Julie Golomb, Director
The Ohio State University – Website – Term ends May 2029
Julie Golomb is a Professor of Psychology at the Ohio State University, where she directs the OSU Vision and Cognitive Neuroscience Lab and is head of the Cognitive Neuroscience Area and PhD program.
Julie received her BS in Neuroscience from Brandeis University, her PhD in Neuroscience from Yale University with Marvin Chun and James Mazer, and did a postdoctoral research fellowship at MIT with Nancy Kanwisher before moving to Ohio State in 2012.

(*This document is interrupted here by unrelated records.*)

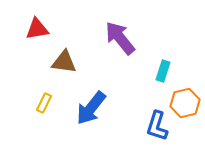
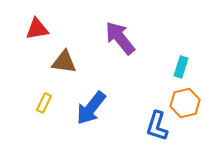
cyan rectangle: moved 18 px right, 4 px up
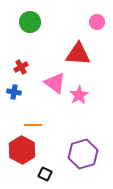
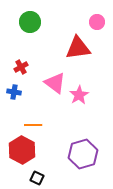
red triangle: moved 6 px up; rotated 12 degrees counterclockwise
black square: moved 8 px left, 4 px down
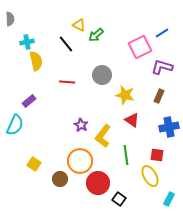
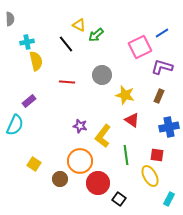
purple star: moved 1 px left, 1 px down; rotated 16 degrees counterclockwise
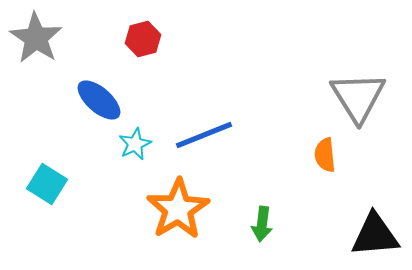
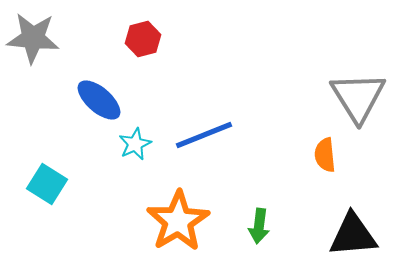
gray star: moved 3 px left; rotated 28 degrees counterclockwise
orange star: moved 12 px down
green arrow: moved 3 px left, 2 px down
black triangle: moved 22 px left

Julie’s research investigates how we achieve stable and integrated visual perception, and how perception, attention, and working memory interact. Her lab uses a variety of methodologies – including human behavior, eye-tracking, advanced fMRI and EEG methods, and computational modeling – to explore how objects and their spatial locations are perceived and coded in the brain, and how these representations are influenced by eye movements, shifts of attention, and other top-down factors. Her lab has been funded by grants and fellowships from NIH, NSF, Sloan Foundation, and NSERC.
Julie was the VSS awardee of the Federation of Associations in Behavioral and Brain Sciences (FABBS) Early Career Impact Award in 2019 and has been recognized with other awards including APA Distinguished Scientific Award for Early Career Contribution to Psychology, Sloan Research Fellow in Neuroscience, and APF Fantz Award. She is an Associate Editor at Psychonomic Bulletin & Review, and she has served on NIH and NSF study sections and various leadership committees representing Ohio State psychology, neuroscience, and cognitive science communities.
Julie is a dedicated member of the VSS community. She has attended every VSS for the past 20 years and has served on VSS Abstract Review and Young Investigator Award committees. She is passionate about mentoring and supporting the next generation of vision scientists.